The thing is, “history” is as recent as yesterday. And like yesterday, it has memory and feeling and life beyond that of a date or time or place recorded in a record or newspaper. It lives, somewhere, in someone’s memories … and if those memories were written down or spoken aloud–or commemorated in some way or shape or form–we who were NOT there, who did NOT share that particular bit of history-as-memory–can kinda sorta participate in it, too.
I’ve always been fascinated with history because I am fascinated with people. I want to know what someone thought and felt, what they experienced, how they enjoyed and how they endured. I try reach a point where I feel as though I recognize and understand that human truth, whenever it took place, and then write it so that my readers understand it, too.
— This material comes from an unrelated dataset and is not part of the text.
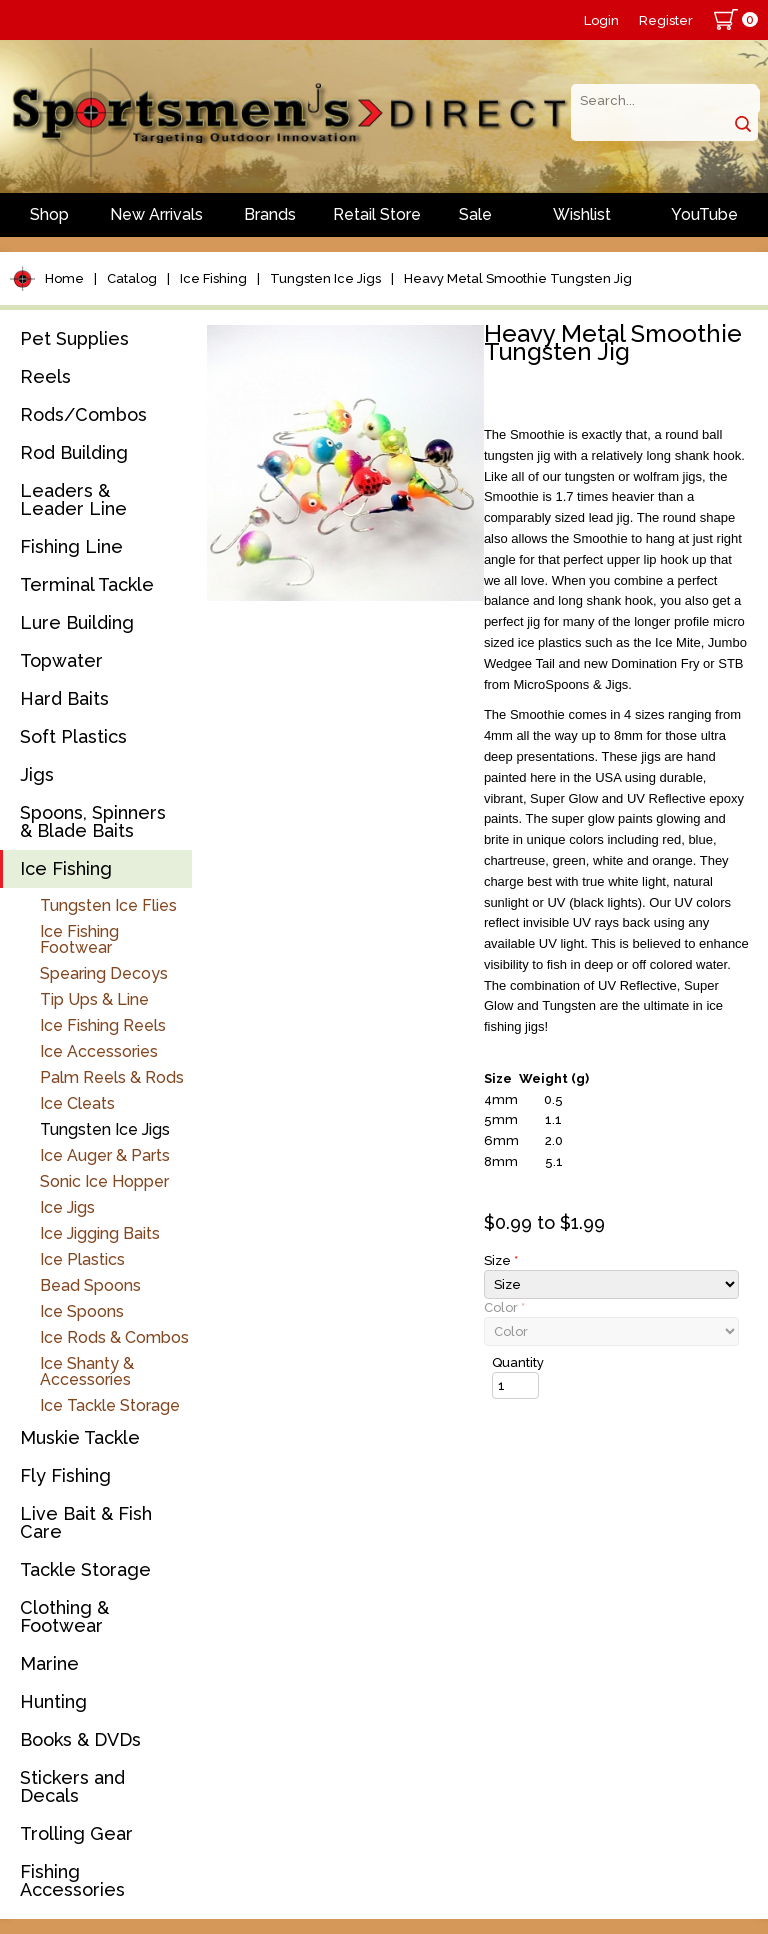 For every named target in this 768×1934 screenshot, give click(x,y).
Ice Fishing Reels (103, 1025)
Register (666, 20)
One of the major tools I use to “channel” the past is by examining what it left behind–a sort of latter-day archaeology. Archaeology was a focus of mine while earning a Master’s Degree in Classics, and I’m one of those academics who support archaeology as an overall more trustworthy record than the written one. Writers have always embellished and propagandized … but pottery fragments rarely lie because they were not purposely placed or arranged. “Time capsules” buried fifty years ago don’t reveal the past–they reveal how the people in control of those capsuled wanted people in the future to remember the past.
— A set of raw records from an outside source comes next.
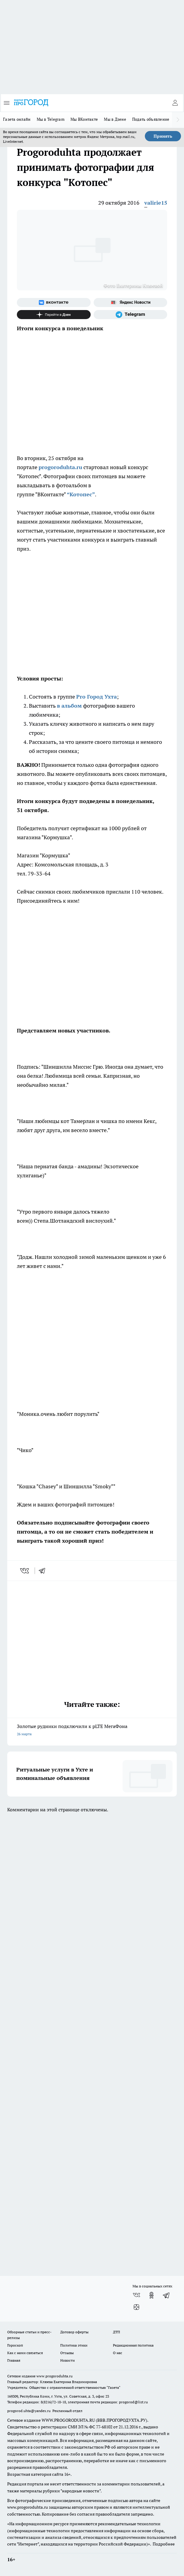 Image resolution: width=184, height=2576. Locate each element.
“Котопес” (81, 494)
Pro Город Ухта (96, 696)
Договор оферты (74, 2332)
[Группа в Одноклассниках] (151, 2295)
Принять (163, 136)
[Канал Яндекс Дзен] (54, 314)
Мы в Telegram (51, 119)
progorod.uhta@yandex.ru (29, 2410)
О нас (117, 2352)
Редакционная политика (133, 2345)
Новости (67, 2360)
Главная (13, 2360)
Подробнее (164, 2544)
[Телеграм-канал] (130, 314)
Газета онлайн (17, 119)
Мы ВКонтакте (84, 119)
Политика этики (73, 2345)
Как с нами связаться (25, 2352)
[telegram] (44, 1570)
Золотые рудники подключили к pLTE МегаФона (92, 1730)
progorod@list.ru (133, 2402)
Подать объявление (151, 119)
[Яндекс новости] (130, 302)
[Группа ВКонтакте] (54, 302)
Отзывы (67, 2352)
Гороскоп (15, 2345)
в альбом (70, 705)
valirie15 (155, 202)
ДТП (116, 2332)
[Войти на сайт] (175, 103)
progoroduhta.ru (60, 467)
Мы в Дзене (115, 119)
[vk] (25, 1570)
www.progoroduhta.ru (54, 2376) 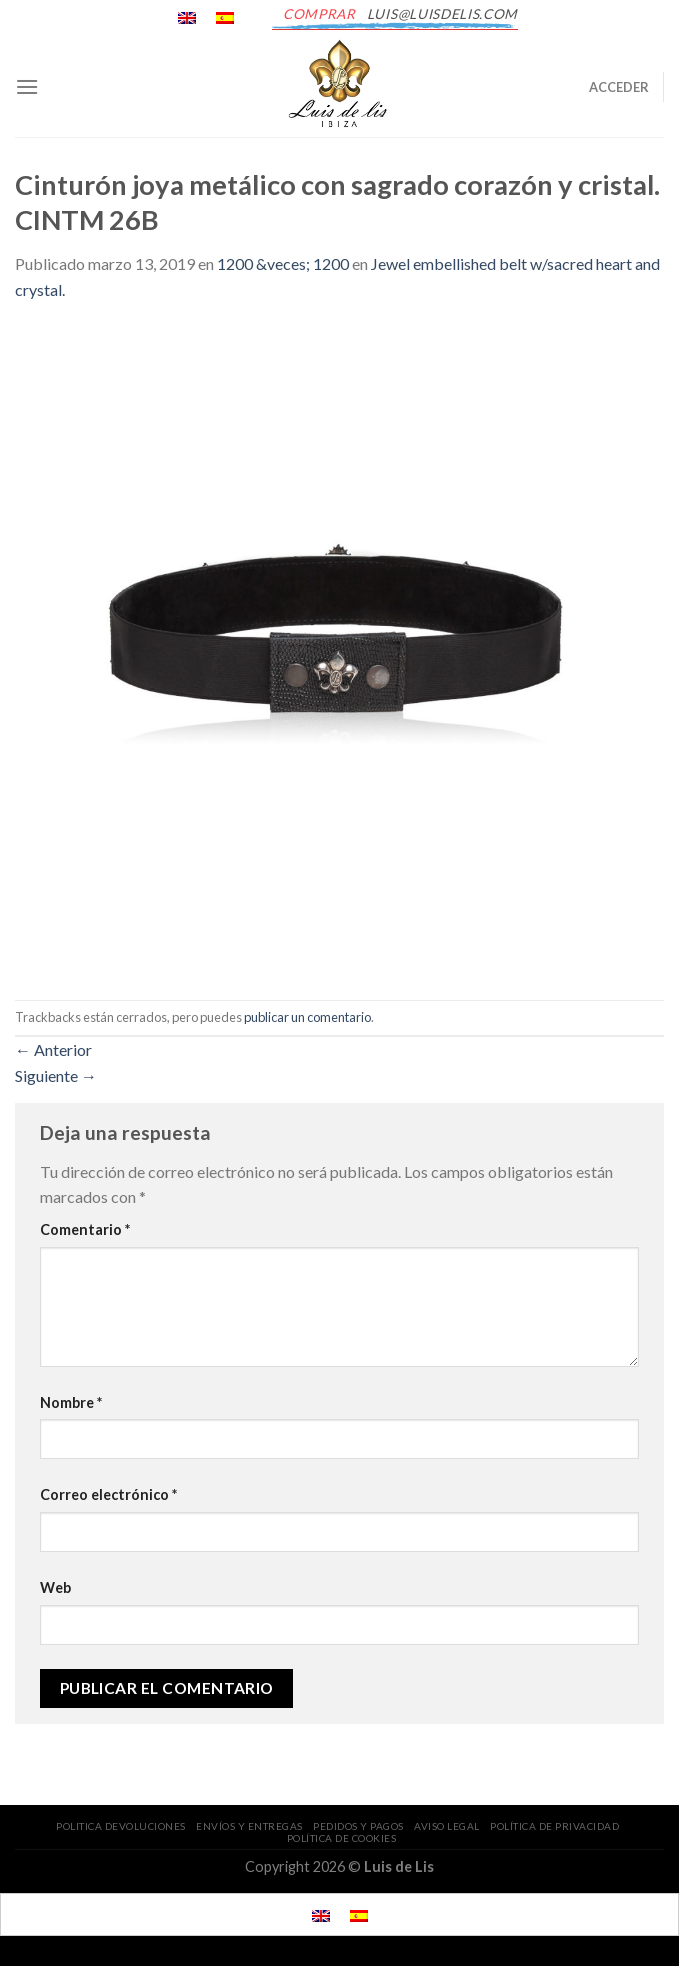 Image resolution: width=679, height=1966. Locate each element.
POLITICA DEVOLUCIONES (121, 1826)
So, starting today, I’ve decided to document some of the ephemera that I use for inspiration. This is stuff, mostly inexpensive originally, that survived the ravages of time without any certain purpose or agenda. I have traveled with some of these pieces and used them in talks, lectures and book signings, as I believe in the power of physical touch, of interaction with an object, to better understand and literally feel the connection we all have to what has come before us, whether it was a century, a decade or a week ago. Each piece invites us to use our imagination, our sense of empathy, our sense of communication. Each piece causes us to reevaluate our view of the past and our position in the system that created it. Each piece captivates us, challenges us and ultimately enriches our understanding of ourselves and the world we live in. The “junk drawer” says more about human psychology than a metric ton of self-help books. Pouring through it can also be fun as hell.
So are you ready?
Up today is Gay Bobbie Pins from Gay Products in Atlanta. That’s a giant flip off to you, Chick-Fil-A …
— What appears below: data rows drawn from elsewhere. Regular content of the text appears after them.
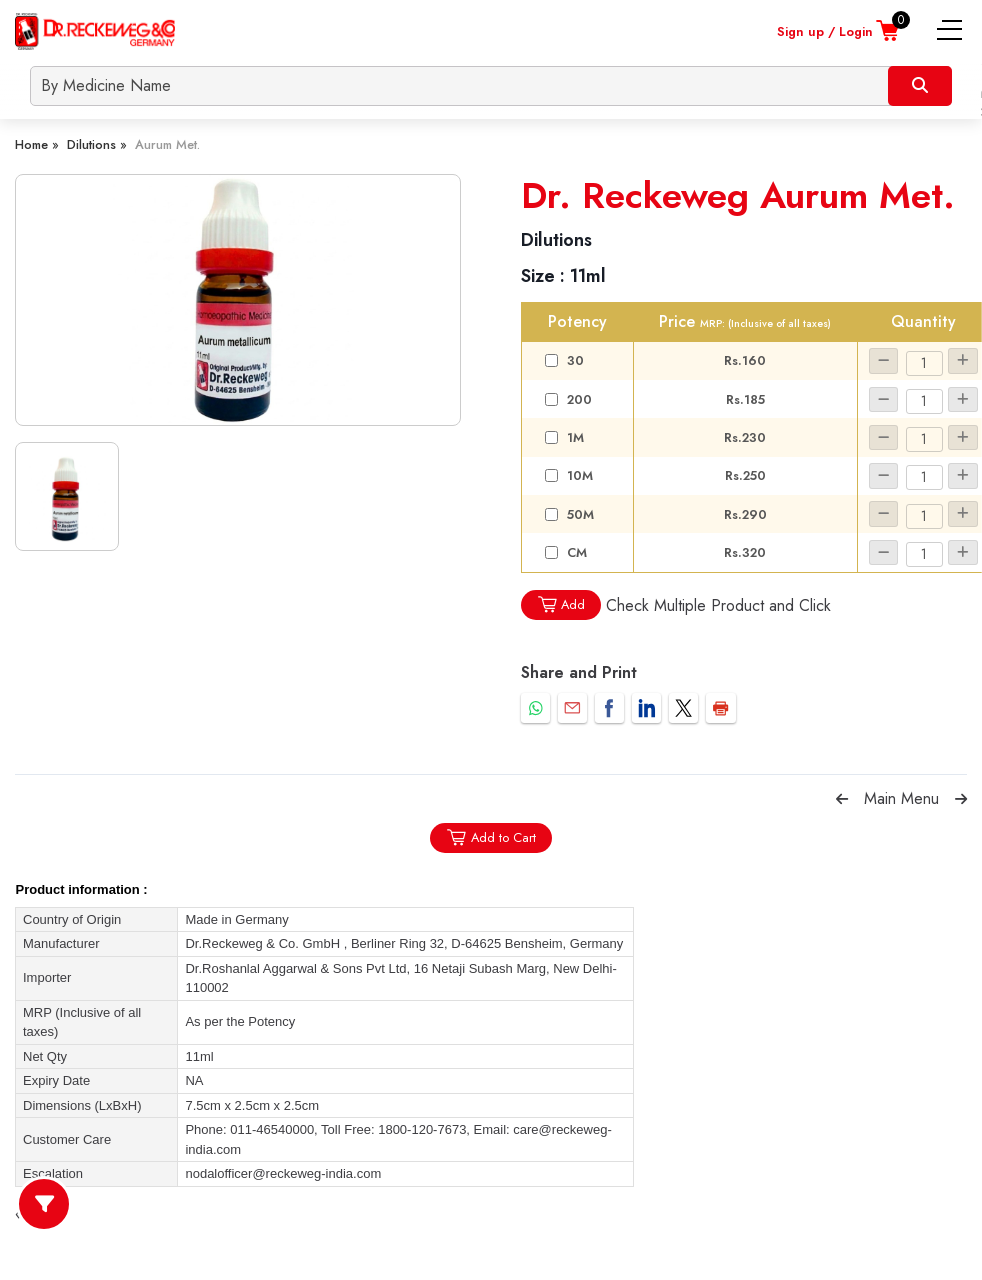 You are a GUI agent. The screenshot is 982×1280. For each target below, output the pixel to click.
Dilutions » (97, 144)
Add (561, 604)
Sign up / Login (825, 31)
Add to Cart (490, 837)
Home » (37, 144)
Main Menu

I’d date these from the 1950s-early 1960s, based on the line drawing and the two-color printing. Plus, a dime for bobby pins was not that cheap, considering you could buy a burger for a quarter in the late ’50s. I can’t remember where I found them–probably at a flea market or estate sale. They’re also not used but, very importantly, they were KEPT. No one threw them away despite the fact that whoever originally owned them did not find them useful.
The answer as to why may be on the back. [NOTE TO TREASURE HUNTERS: ALWAYS EXAMINE THE BACK OF ANY “JUNK” YOU FIND]. In pencil at the top: “Cheer up — Do your hair! David”
Now things really start to get interesting. Did David write this contemporaneously? Or did he find an odd survivor of the past and write it at a later date? My view is that this is a contemporaneous note for a few reasons–one, he probably bought these because of the “gay” label as an effort to cheer up someone, and two, bobby pins haven’t been used to “do hair” in a very long time, and three, the idea that “doing hair” is undoubtedly a method of cheering up someone–presumably a woman–speaks to the era.
Still, I find David fascinating. He bought this for someone he cared about … who was it? He doesn’t address the person by name. That casual lack of address makes me think a wife or girlfriend. Why was she in need of cheering up? Why did he think “doing her hair” would fix whatever the problem was? My imagination runs amok with these bobby pins … I can see David as gay or straight, involved personally or not, a co-worker or a husband. I don’t see him as a brother, though that’s still possible, of course.
And then we are left with the indisputable fact that these bobby pins were kept, unused, for at least fifty years. Was it because they were a gift from David? I’m presuming he gave them to a young woman–who was she? What was their relationship? Why did she not use them–were they a treasure because they were a gift from him? Or was it all just an accident of time? What do you think?
Novels have been created around much less … such is the power of the junk drawer time capsule.